[[ The data, beginning ]]

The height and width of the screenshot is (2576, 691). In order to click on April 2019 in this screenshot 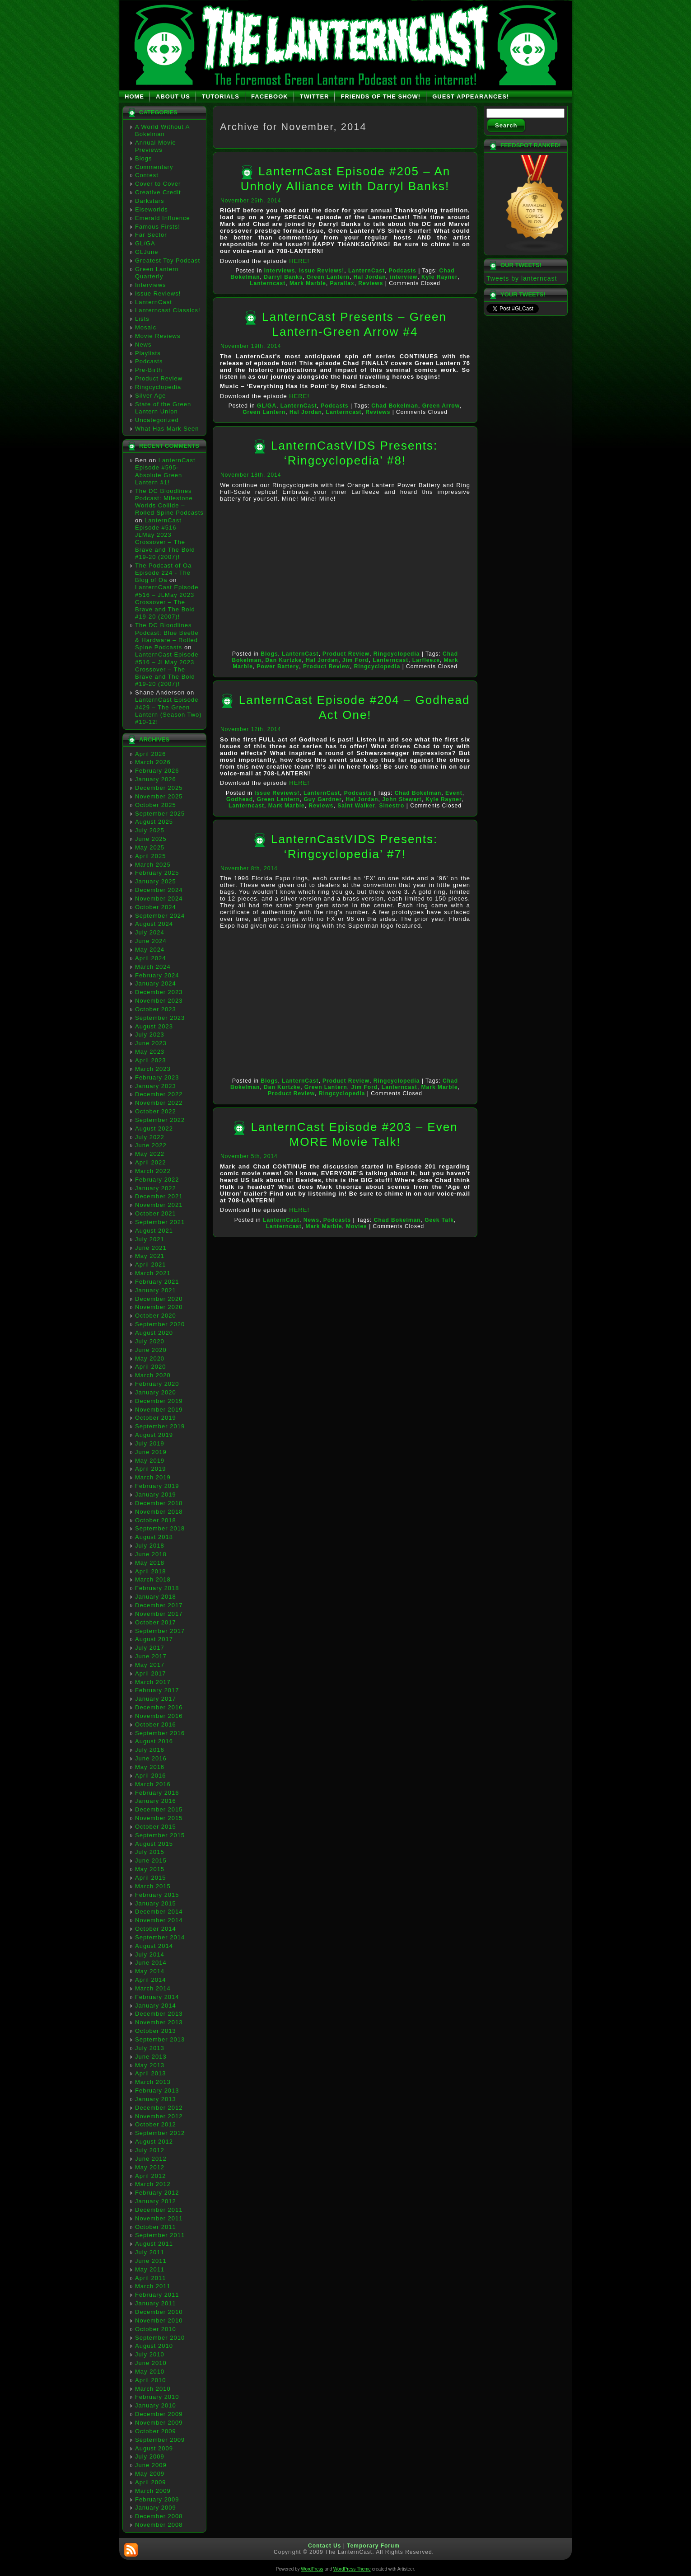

[[ The data, end ]]
[[ The data, beginning ]]

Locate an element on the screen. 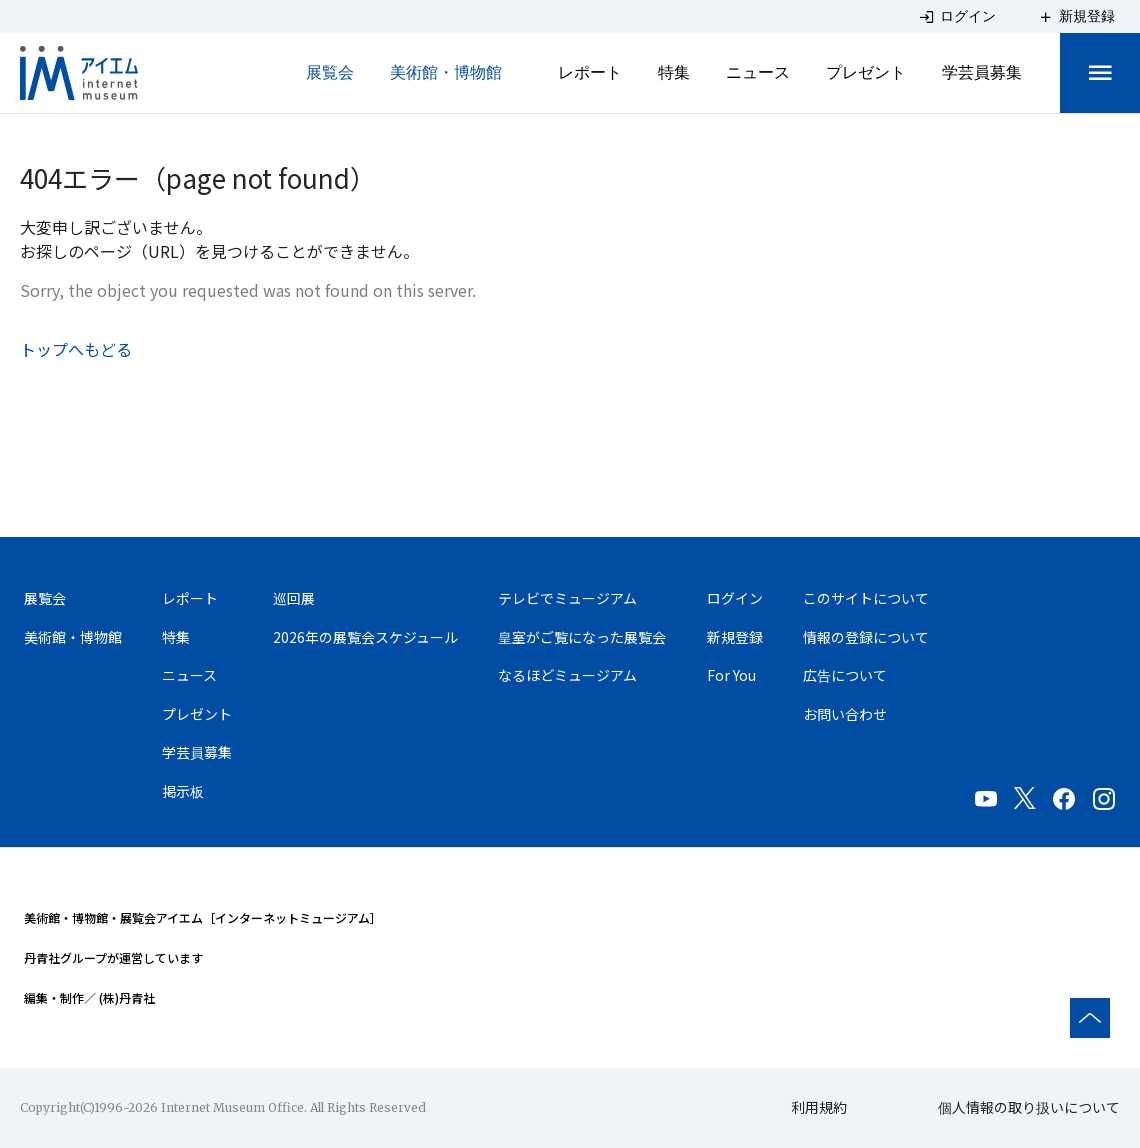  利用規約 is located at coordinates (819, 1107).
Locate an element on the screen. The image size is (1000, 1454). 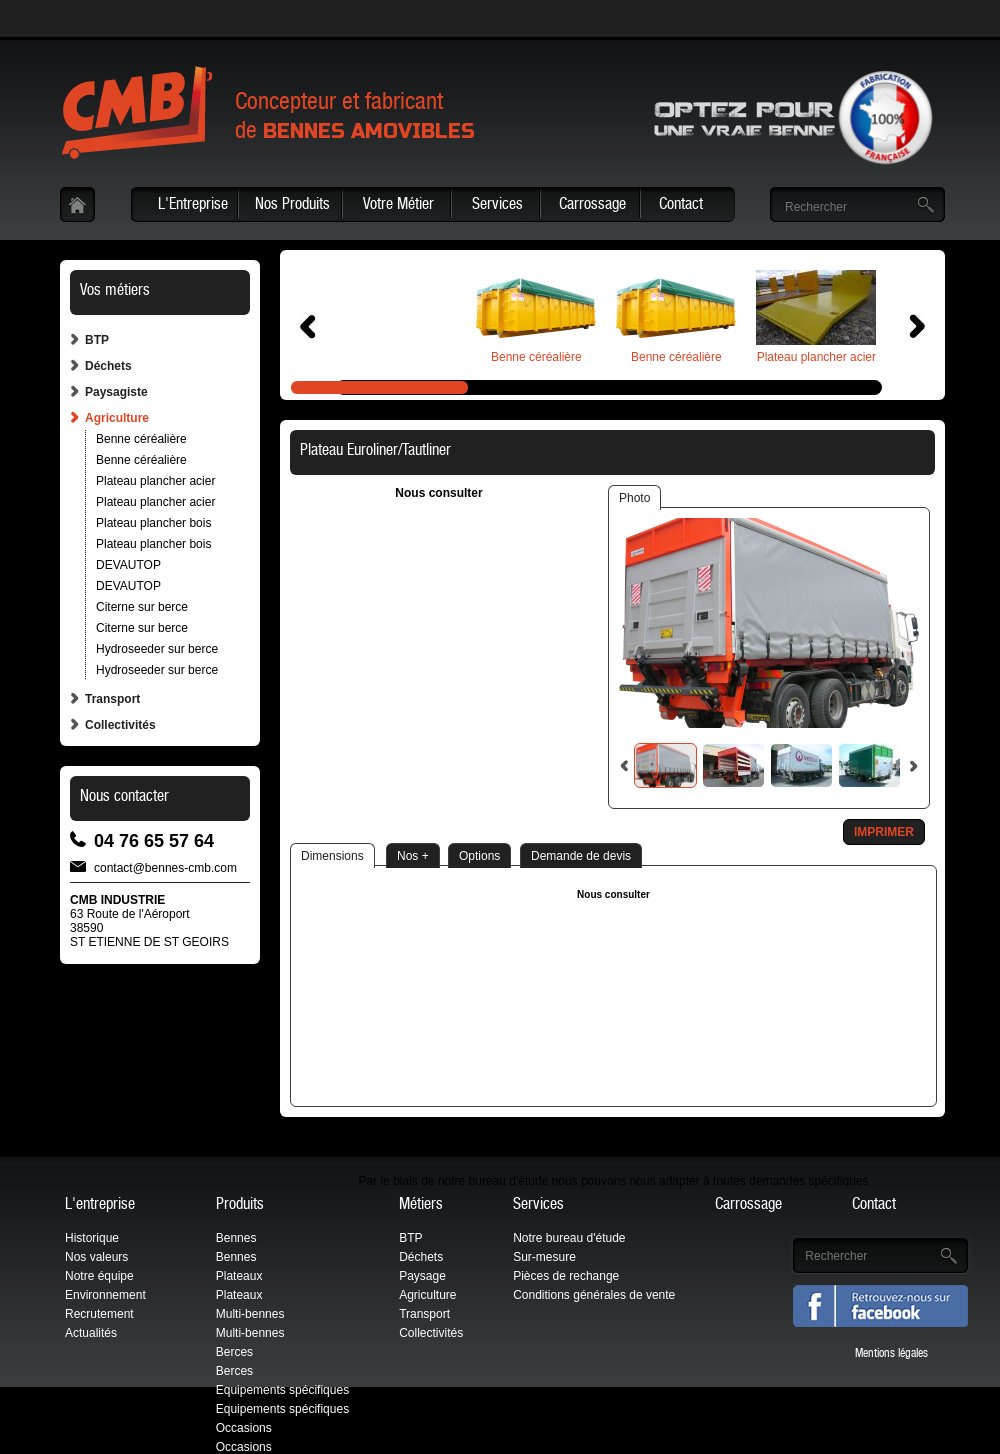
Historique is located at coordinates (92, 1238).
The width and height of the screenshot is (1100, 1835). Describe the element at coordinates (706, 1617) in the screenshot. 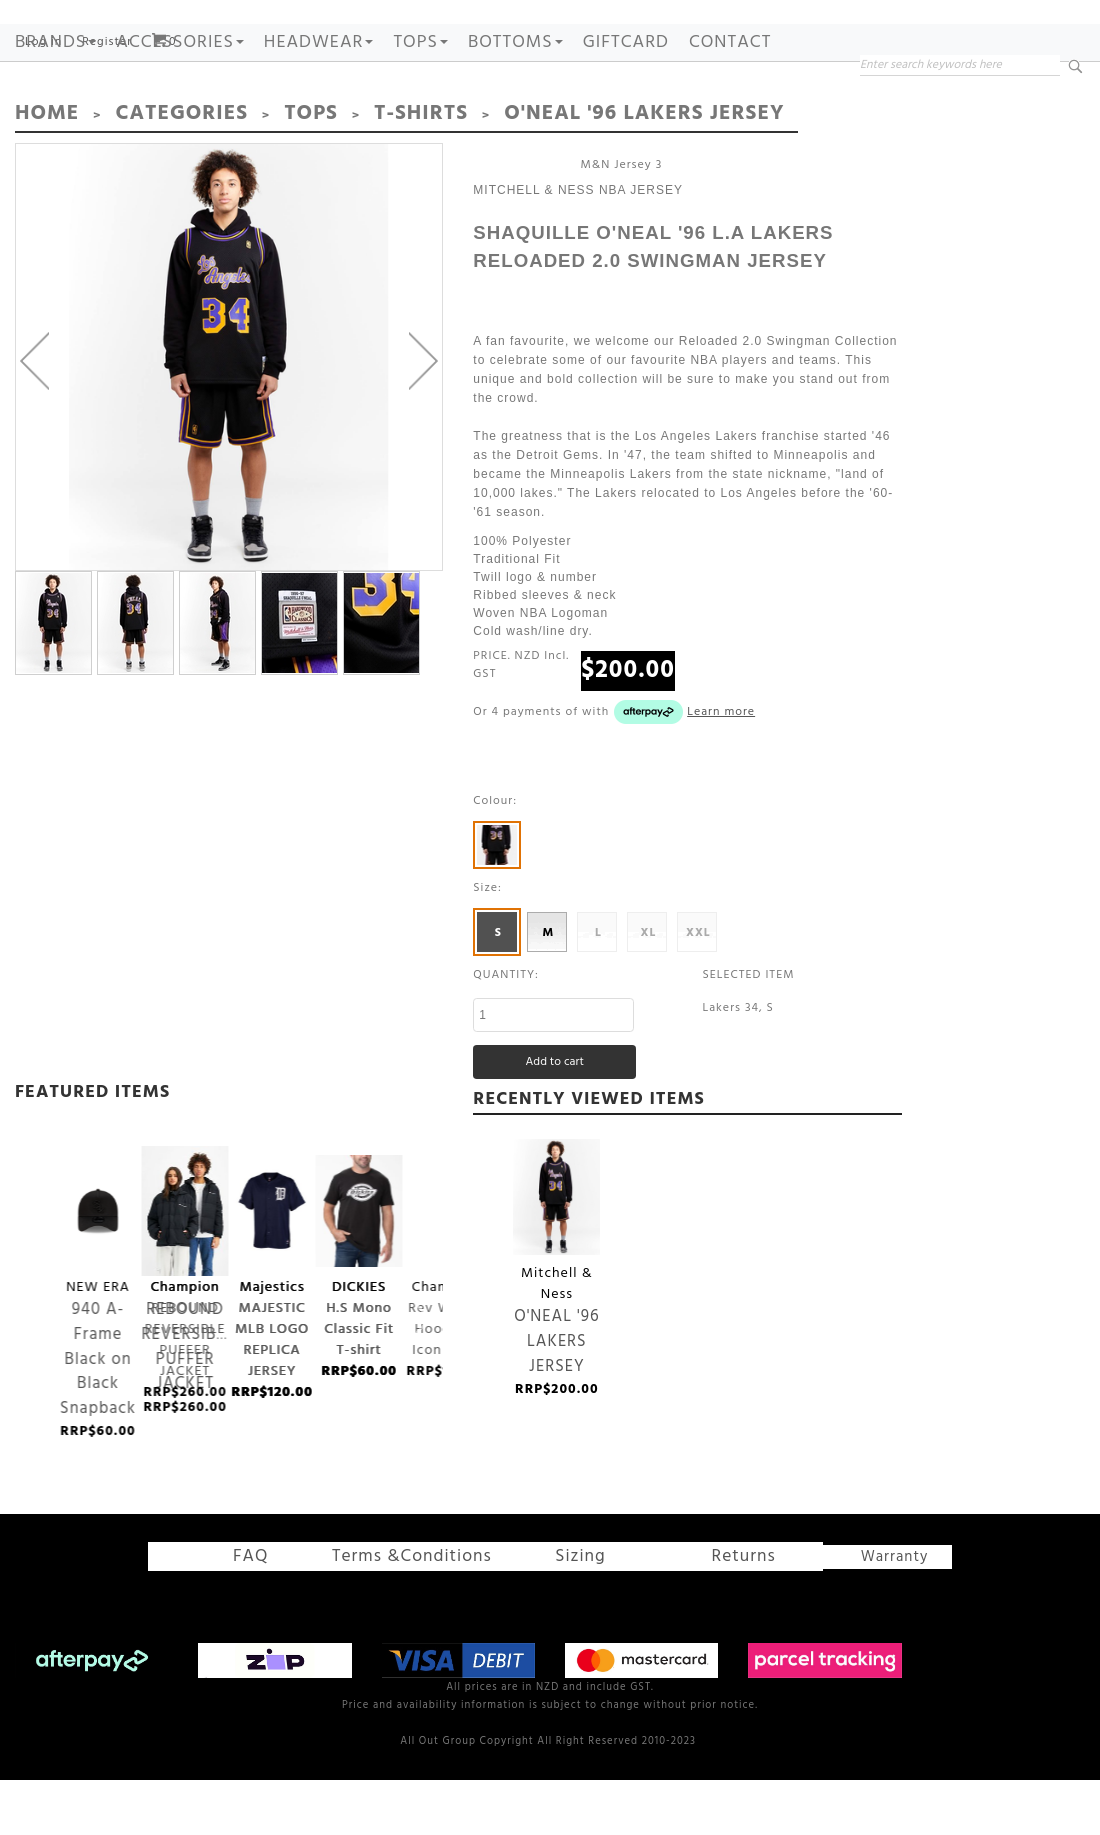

[[ The data, end ]]

### Work to be completed
Exact repeat of the material above: every line from the one with "Locate an element on the screen. The" through the one with "The width and", endpoints included, and nothing more. No pictures.

### Solution for this task
Locate an element on the screen. The image size is (1000, 1454). 
Historique is located at coordinates (92, 1238).
The width and height of the screenshot is (1100, 1835). Describe the element at coordinates (706, 1617) in the screenshot. 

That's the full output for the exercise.